Pro: High Potential for Outsize Returns
Where there is the possibility of risk, there’s usually an equal chance for reward. When a company whose stock is trading at the $1 level moves up to $1.50, that half-dollar rise represents a growth factor of 50 percent. A $1,000 investment shoots up to $1,500 in a single session, assuming the movie takes place in one day. This high potential for large returns is what draws people to the low-cap market in the first place.
Pro: Easy to Diversify
If you purchase blue-chips, many of which cost in excess of $500 per share, it’s hard to diversify unless you have a vast source of funds. With lower-cost issues, however, it’s simple enough to spread out your funds and acquire 20 or so shares of a dozen or more corporations. Perhaps the single most attractive thing about this approach, particularly for new investors, is ease of diversification.
Con: Not All Brokers Offer Them
There’s only one way to get around the fact that many brokers refuse to deal with low-cost stocks: find one that does. But even when you do locate a low-cap-friendly broker, you face the very real prospect of higher commissions and the inability to use convenient, protective ordering methods like stop-losses. There’s a lesson here to always ask a brokerage representative before signing on the dotted line. Make sure they allow all order types, don’t enforce higher than normal commissions on low priced issues and allow you to purchase any over-the-counter shares you desire.
Pro: Can be Part of a Diversified Portfolio
If you already have a portfolio that includes blue-chips and other common types of holdings, consider adding S-C, or reviewing a guide from Warrior Trading on adding penny stocks to the mix for a dose of diversification. Investors often place non-traditional assets into their portfolios for this simple reason. That’s why things like gold bullion, silver, low-priced shares, commodities, and hard assets are often part of a well-rounded investment portfolio.
Con: Pink Sheet Stocks are Inherently Risky
A large percentage of low-priced issues are not listed on the major exchanges but only on the OTC, or over-the-counter board. There is no physical trading location because all OTC transactions take place electronically. The OTCBB, or OTC bulletin board is the platform from which these securities are sold to the public. In the old days, these listings were printed on pink paper to make them readily distinguishable from big-board securities. Today, OTC listings are still called pink sheets even though there are no paper lists. The thing to remember about pink sheet offerings is that they are all inherently risky, and not just because they are small.

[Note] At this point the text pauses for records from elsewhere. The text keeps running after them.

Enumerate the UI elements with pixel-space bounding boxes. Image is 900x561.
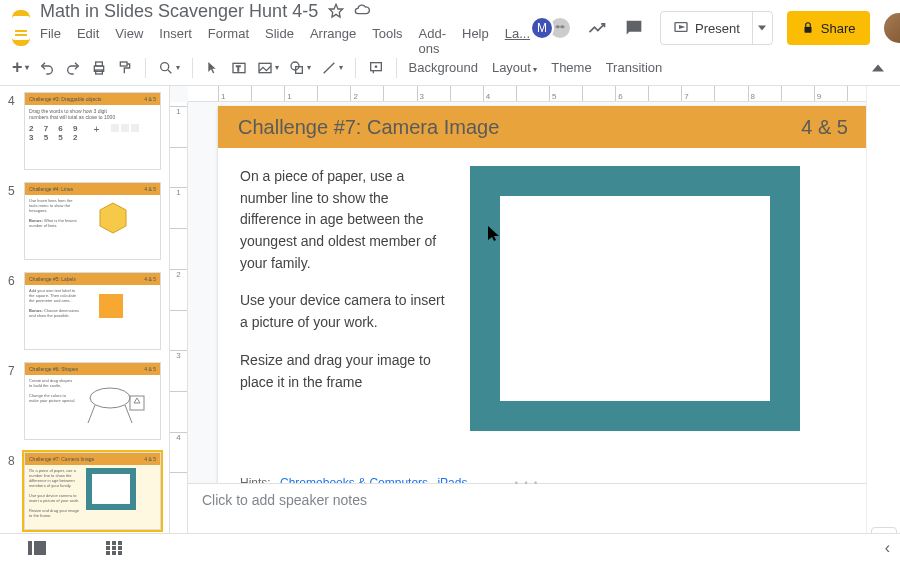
menu-addons[interactable]: Add-ons [419,26,446,56]
svg-rect-43 [112,551,116,555]
svg-rect-34 [28,541,32,555]
ruler-tick: 1 [218,86,251,101]
present-label: Present [695,21,740,36]
bottom-expand[interactable]: ‹ [885,539,890,557]
menu-help[interactable]: Help [462,26,489,56]
svg-rect-40 [112,546,116,550]
thumbnail-row: 4Challenge #3: Draggable objects4 & 5Dra… [8,92,161,170]
grid-view-icon[interactable] [106,541,122,555]
slide-paragraph-1: On a piece of paper, use a number line t… [240,166,450,274]
thumbnail-row: 5Challenge #4: Lines4 & 5Use Insert line… [8,182,161,260]
menu-view[interactable]: View [115,26,143,56]
ruler-tick: 1 [170,187,187,228]
select-tool[interactable] [205,60,221,76]
textbox-tool[interactable]: T [231,60,247,76]
svg-rect-44 [118,551,122,555]
thumbnail-number: 8 [8,452,18,530]
menubar: File Edit View Insert Format Slide Arran… [40,26,530,56]
present-icon [673,20,689,36]
share-button[interactable]: Share [787,11,870,45]
thumbnail-number: 6 [8,272,18,350]
ruler-tick: 3 [170,350,187,391]
ruler-tick [383,86,416,101]
comment-tool[interactable] [368,60,384,76]
slide-title-bar[interactable]: Challenge #7: Camera Image 4 & 5 [218,106,868,148]
menu-arrange[interactable]: Arrange [310,26,356,56]
svg-rect-9 [95,62,102,66]
zoom-button[interactable]: ▾ [158,60,180,76]
svg-point-12 [160,62,168,70]
ruler-tick [170,147,187,188]
thumbnail-row: 7Challenge #6: Shapes4 & 5Create and dra… [8,362,161,440]
thumbnail-number: 5 [8,182,18,260]
paint-format-button[interactable] [117,60,133,76]
theme-button[interactable]: Theme [551,60,591,75]
thumbnail-slide[interactable]: Challenge #7: Camera Image4 & 5On a piec… [24,452,161,530]
svg-point-27 [90,388,130,408]
ruler-tick: 8 [748,86,781,101]
toolbar-collapse[interactable] [872,62,888,74]
ruler-tick [317,86,350,101]
slide-panel[interactable]: 4Challenge #3: Draggable objects4 & 5Dra… [0,86,170,533]
menu-file[interactable]: File [40,26,61,56]
shape-tool[interactable]: ▾ [289,60,311,76]
ruler-tick [648,86,681,101]
menu-insert[interactable]: Insert [159,26,192,56]
background-button[interactable]: Background [409,60,478,75]
thumbnail-slide[interactable]: Challenge #5: Labels4 & 5Add your own te… [24,272,161,350]
ruler-tick: 5 [549,86,582,101]
svg-marker-31 [134,398,140,403]
thumbnail-slide[interactable]: Challenge #3: Draggable objects4 & 5Drag… [24,92,161,170]
transition-button[interactable]: Transition [606,60,663,75]
thumbnail-slide[interactable]: Challenge #6: Shapes4 & 5Create and drag… [24,362,161,440]
share-label: Share [821,21,856,36]
undo-button[interactable] [39,60,55,76]
thumbnail-number: 4 [8,92,18,170]
activity-icon[interactable] [586,17,608,39]
new-slide-button[interactable]: +▾ [12,57,29,78]
ruler-tick [781,86,814,101]
present-button[interactable]: Present [661,12,752,44]
redo-button[interactable] [65,60,81,76]
cloud-icon[interactable] [354,3,370,19]
slides-logo[interactable] [12,10,30,46]
ruler-tick [170,228,187,269]
ruler-tick: 2 [170,269,187,310]
last-edit[interactable]: La... [505,26,530,56]
svg-rect-36 [106,541,110,545]
svg-marker-25 [872,64,884,71]
thumbnail-slide[interactable]: Challenge #4: Lines4 & 5Use Insert lines… [24,182,161,260]
slide-text-block[interactable]: On a piece of paper, use a number line t… [240,166,450,431]
collaborator-avatars[interactable]: M [530,16,572,40]
avatar-m[interactable]: M [530,16,554,40]
svg-rect-39 [106,546,110,550]
menu-format[interactable]: Format [208,26,249,56]
present-dropdown[interactable] [752,12,772,44]
line-tool[interactable]: ▾ [321,60,343,76]
ruler-tick [251,86,284,101]
svg-rect-7 [804,27,811,33]
print-button[interactable] [91,60,107,76]
profile-avatar[interactable] [884,13,900,43]
svg-marker-26 [100,203,126,233]
ruler-tick: 6 [615,86,648,101]
menu-slide[interactable]: Slide [265,26,294,56]
thumbnail-row: 6Challenge #5: Labels4 & 5Add your own t… [8,272,161,350]
notes-drag-handle[interactable]: • • • [515,478,539,488]
filmstrip-view-icon[interactable] [28,541,46,555]
ruler-tick [516,86,549,101]
image-frame-inner [500,196,770,401]
menu-edit[interactable]: Edit [77,26,99,56]
image-frame[interactable] [470,166,800,431]
layout-button[interactable]: Layout ▾ [492,60,537,75]
speaker-notes[interactable]: • • • Click to add speaker notes [188,483,866,533]
lock-icon [801,21,815,35]
bottom-bar: ‹ [0,533,900,561]
document-title[interactable]: Math in Slides Scavenger Hunt 4-5 [40,1,318,22]
svg-rect-38 [118,541,122,545]
menu-tools[interactable]: Tools [372,26,402,56]
image-tool[interactable]: ▾ [257,60,279,76]
star-icon[interactable] [328,3,344,19]
slide-canvas[interactable]: Challenge #7: Camera Image 4 & 5 On a pi… [218,106,868,506]
comments-icon[interactable] [622,16,646,40]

Being on the pink sheets means the company is unable to meet the more stringent requirements for being listed on a major exchange. They’re either too new, have no financial history to speak of, or can’t pass the auditing requirements to make it into the big leagues. How can you, as an investor, overcome this obstacle? Simple, stick with the major exchanges.
There are plenty of under-$5 offerings to choose from, all the companies went through the strict financial audit to get there, and the risk level is much lower than OTC, or pink sheet issues. You’ll still have to perform your due diligence by engaging in research, but at least you have the peace of mind that what you are about to buy has been vetted by one of the exchange’s auditors.